En ce qui concerne le périmètre, monsieur Premat, compte tenu de l'expérience que je peux avoir avec les collectivités territoriales que nous accompagnons, j'aurais tendance à dire que l'égalité femmes-hommes est souvent un « impensé » dans la définition des politiques publiques. Pourtant, les femmes représentent 50 % de la population. L'égalité femmes-hommes demeure dans « l'angle mort » des décideurs, mais aussi de ceux qui les aident à mettre en oeuvre les politiques publiques, tant au niveau administratif qu'au niveau politique. Plus que la question du périmètre, je crois que nous avons encore de grands progrès à faire, dans un premier temps, en ce qui concerne l'exploration de ce champ, c'est-à-dire pour rendre visibles les inégalités et les impacts que peuvent avoir les politiques publiques en matière d'égalité femmes-hommes.
Nous avons publié un premier guide pratique, intitulé Pour convaincre du bien-fondé des politiques locales d'égalité, dans lequel nous essayions de montrer, par des cas pratiques, comment une politique locale – cela pourrait être aussi le cas pour une politique nationale –, si elle n'a pas été pensée en gardant à l'esprit les inégalités entre femmes et hommes, pouvait contribuer à amplifier les inégalités.
Il peut s'agir, par exemple, d'un dispositif d'aide à la création d'entreprises, qui cible un secteur donné de l'économie où le taux de création d'entreprises par les femmes est proche de zéro. Il n'est pas volontaire de la part des décideurs d'en exclure mécaniquement les femmes ou de faire en sorte qu'elles soient sous-représentées dans l'attribution de cette aide. En réalité, il s'agit seulement de vérifier l'angle mort et ce qu'il s'y passe. Ensuite, ce sera aux décideurs d'arbitrer in fine ce qu'ils choisiront de faire. Pour moi, il s'agit juste de rendre visible, d'objectiver les inégalités qui pourraient être renforcées par une politique publique.
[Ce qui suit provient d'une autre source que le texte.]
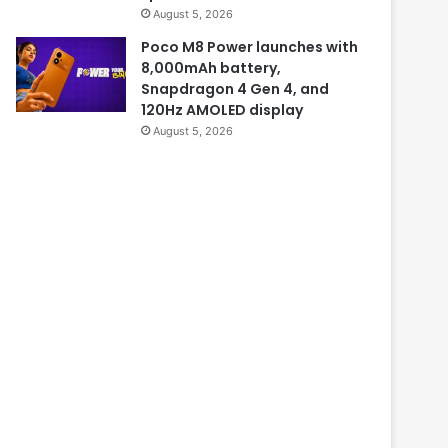
August 5, 2026
Poco M8 Power launches with
8,000mAh battery,
Snapdragon 4 Gen 4, and
120Hz AMOLED display
August 5, 2026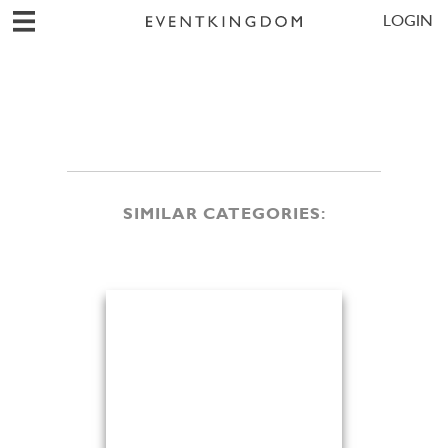
LOGIN
SIMILAR CATEGORIES: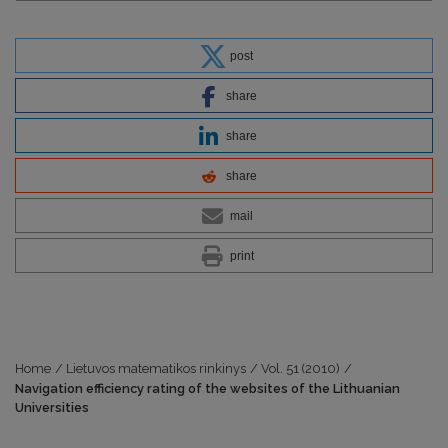
post
share
share
share
mail
print
Home
/
Lietuvos matematikos rinkinys
/
Vol. 51 (2010)
/
Navigation efficiency rating of the websites of the Lithuanian
Universities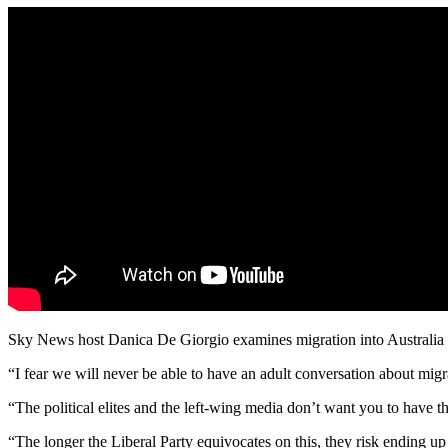
Sky News host Danica De Giorgio examines migration into Australia a
“I fear we will never be able to have an adult conversation about migr
“The political elites and the left-wing media don’t want you to have th
“The longer the Liberal Party equivocates on this, they risk ending u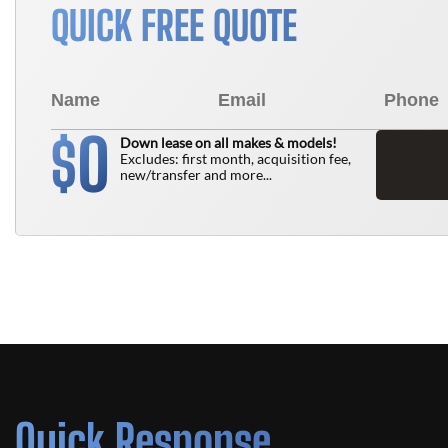
QUICK FREE QUOTE
0
$
Down lease on all makes & models!
Excludes: first month, acquisition fee,
new/transfer and more...
Quick Response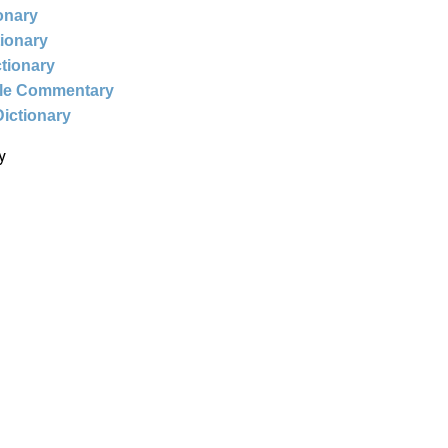
ionary
tionary
ctionary
ble Commentary
Dictionary
y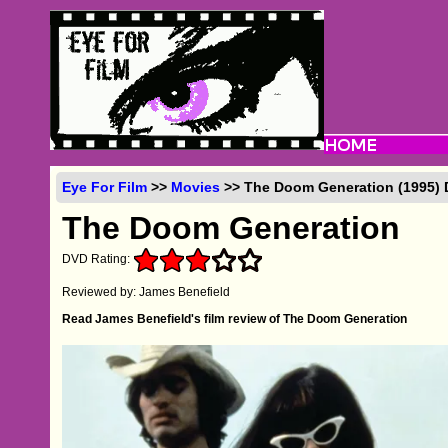
Eye For Film
>>
Movies
>> The Doom Generation (1995)
The Doom Generation
DVD Rating:
Reviewed by: James Benefield
Read James Benefield's film review of The Doom Generation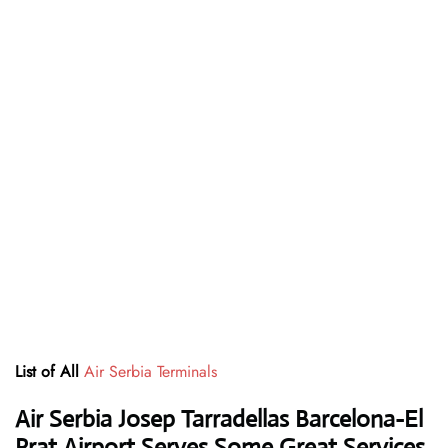
List of All
Air Serbia Terminals
Air Serbia Josep Tarradellas Barcelona-El
Prat Airport Serves Some Great Services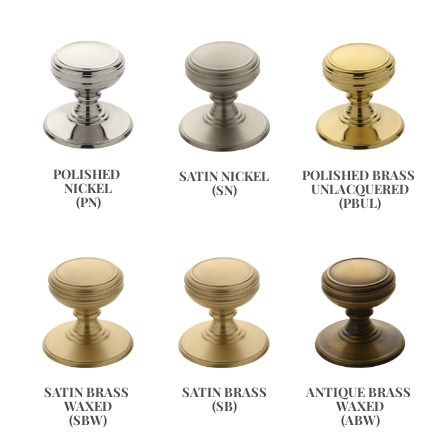
POLISHED 
POLISHED BRASS 
SATIN NICKEL
NICKEL
UNLACQUERED
(SN)
(PN)
(PBUL)
ANTIQUE BRASS 
SATIN BRASS 
SATIN BRASS
WAXED
WAXED
(SB)
(ABW)
(SBW)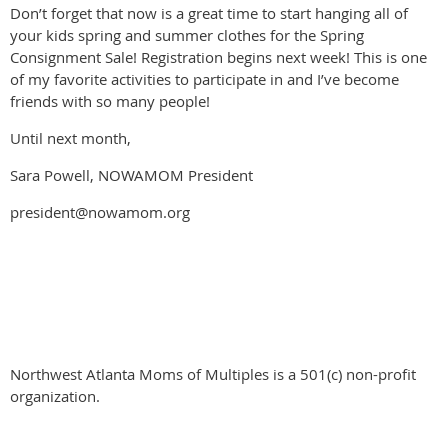
Don’t forget that now is a great time to start hanging all of
your kids spring and summer clothes for the Spring
Consignment Sale! Registration begins next week! This is one
of my favorite activities to participate in and I’ve become
friends with so many people!
Until next month,
Sara Powell, NOWAMOM President
president@nowamom.org
Northwest Atlanta Moms of Multiples is a 501(c) non-profit
organization.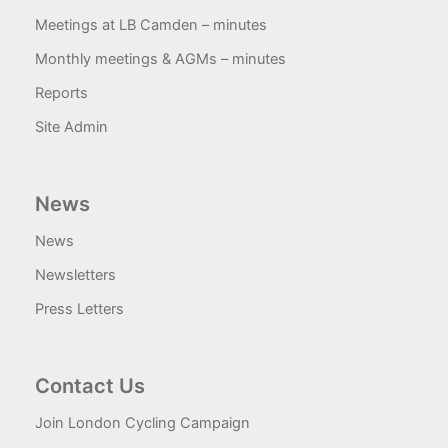
Meetings at LB Camden – minutes
Monthly meetings & AGMs – minutes
Reports
Site Admin
News
News
Newsletters
Press Letters
Contact Us
Join London Cycling Campaign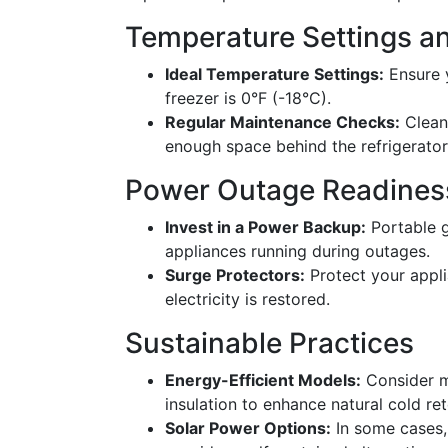
Temperature Settings a
Ideal Temperature Settings:
Ensure y
freezer is 0°F (-18°C).
Regular Maintenance Checks:
Clean 
enough space behind the refrigerator 
Power Outage Readines
Invest in a Power Backup:
Portable g
appliances running during outages.
Surge Protectors:
Protect your appl
electricity is restored.
Sustainable Practices
Energy-Efficient Models:
Consider m
insulation to enhance natural cold ret
Solar Power Options:
In some cases,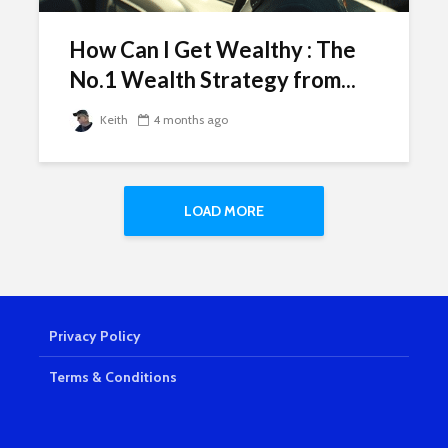
How Can I Get Wealthy : The
No.1 Wealth Strategy from...
Keith
4 months ago
LOAD MORE
Privacy Policy
Terms & Conditions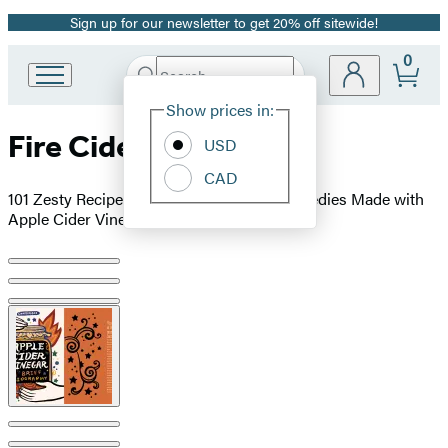
Sign up for our newsletter to get 20% off sitewide!
Promotion
0
Search
Go
Submit
Search
Site
to
Hachette
Show prices in:
Preferences
Hachette
Fire Cider!
Book
USD
Group
CAD
home
101 Zesty Recipes for Health-Boosting Remedies Made with
Apple Cider Vinegar
Product
image
pagination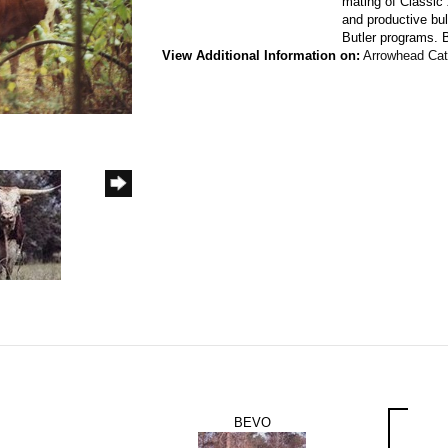
mating of Classic
and productive bul
Butler programs. 
View Additional Information on:
Arrowhead Ca
BEVO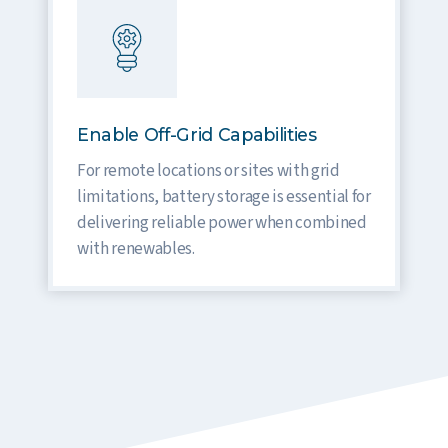
Enable Off-Grid Capabilities
For remote locations or sites with grid
limitations, battery storage is essential for
delivering reliable power when combined
with renewables.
Un dernier exemple sur cette thématique : on sait aujourd'hui que la pratique sportive féminine est en moyenne inférieure à la pratique sportive masculine. Quand on analyse pratiquement n'importe quel budget d'une collectivité territoriale en matière de sport, qu'on prend en compte les subventions attribuées aux clubs et aux associations sportives, les coûts directs générés par les équipements mis à la disposition de ces associations, et les coûts indirects, par exemple, en termes de ressources humaines dédiées à l'entretien de ces installations, on arrive quasiment toujours, au doigt mouillé, au même résultat : 70 ou 80 % du budget vont aux hommes qui pratiquent le sport.